◆ Task goal ◆
Please copy each line below that contains the string "plays".

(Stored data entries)
■ ■ ■ ■ ■

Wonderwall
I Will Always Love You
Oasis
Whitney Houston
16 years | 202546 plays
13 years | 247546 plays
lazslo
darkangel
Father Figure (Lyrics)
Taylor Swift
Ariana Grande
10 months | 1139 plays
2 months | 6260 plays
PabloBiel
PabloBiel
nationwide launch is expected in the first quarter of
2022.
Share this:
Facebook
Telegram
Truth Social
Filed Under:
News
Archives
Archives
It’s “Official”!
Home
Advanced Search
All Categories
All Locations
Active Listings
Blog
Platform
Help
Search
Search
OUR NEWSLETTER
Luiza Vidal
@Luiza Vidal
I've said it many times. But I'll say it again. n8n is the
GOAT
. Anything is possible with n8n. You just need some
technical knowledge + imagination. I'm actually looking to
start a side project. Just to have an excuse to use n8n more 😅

■ ■ ■ ■ ■

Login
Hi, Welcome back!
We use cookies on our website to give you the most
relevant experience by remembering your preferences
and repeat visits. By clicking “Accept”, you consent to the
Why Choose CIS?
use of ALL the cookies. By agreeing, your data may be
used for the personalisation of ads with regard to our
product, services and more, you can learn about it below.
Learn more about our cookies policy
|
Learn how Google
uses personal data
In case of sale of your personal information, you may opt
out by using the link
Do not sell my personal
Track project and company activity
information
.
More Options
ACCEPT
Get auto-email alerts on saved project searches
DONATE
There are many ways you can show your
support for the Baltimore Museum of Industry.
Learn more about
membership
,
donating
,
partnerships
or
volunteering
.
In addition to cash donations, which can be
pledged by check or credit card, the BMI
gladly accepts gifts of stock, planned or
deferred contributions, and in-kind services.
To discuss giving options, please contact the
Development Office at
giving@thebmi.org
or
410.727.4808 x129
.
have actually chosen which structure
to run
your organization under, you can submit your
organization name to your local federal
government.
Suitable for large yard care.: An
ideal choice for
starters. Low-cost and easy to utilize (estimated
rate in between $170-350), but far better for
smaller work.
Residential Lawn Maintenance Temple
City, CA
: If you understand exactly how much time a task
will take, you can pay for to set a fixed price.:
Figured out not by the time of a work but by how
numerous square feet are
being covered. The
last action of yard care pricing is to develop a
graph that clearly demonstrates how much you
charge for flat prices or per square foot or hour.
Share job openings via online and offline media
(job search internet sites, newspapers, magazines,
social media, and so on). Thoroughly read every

■ ■ ■ ■ ■

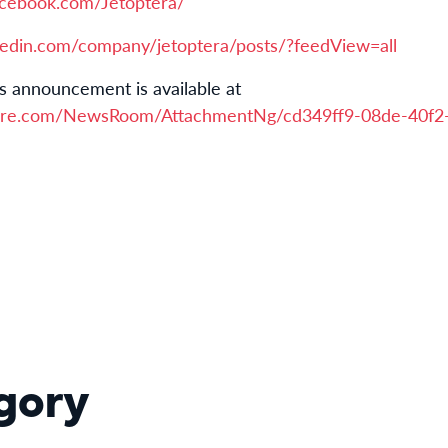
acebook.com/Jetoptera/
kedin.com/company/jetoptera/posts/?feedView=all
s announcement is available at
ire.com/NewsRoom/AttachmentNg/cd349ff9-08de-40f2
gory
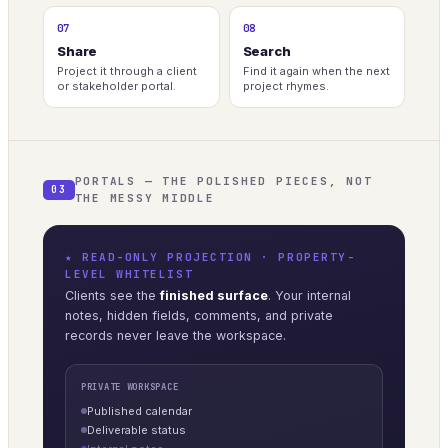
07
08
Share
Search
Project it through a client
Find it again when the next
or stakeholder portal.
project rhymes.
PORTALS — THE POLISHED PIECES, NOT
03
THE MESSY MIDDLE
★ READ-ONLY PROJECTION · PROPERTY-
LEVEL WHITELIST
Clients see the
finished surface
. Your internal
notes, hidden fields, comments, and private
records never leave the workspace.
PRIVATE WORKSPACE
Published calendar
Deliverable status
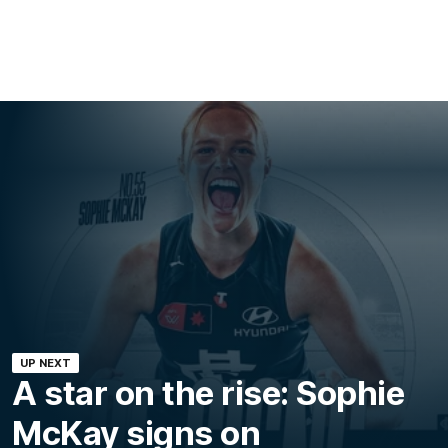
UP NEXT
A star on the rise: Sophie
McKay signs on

■ ■ ■ ■ ■

◆ Response to this exercise ◆
16 years | 202546 plays
13 years | 247546 plays
10 months | 1139 plays
2 months | 6260 plays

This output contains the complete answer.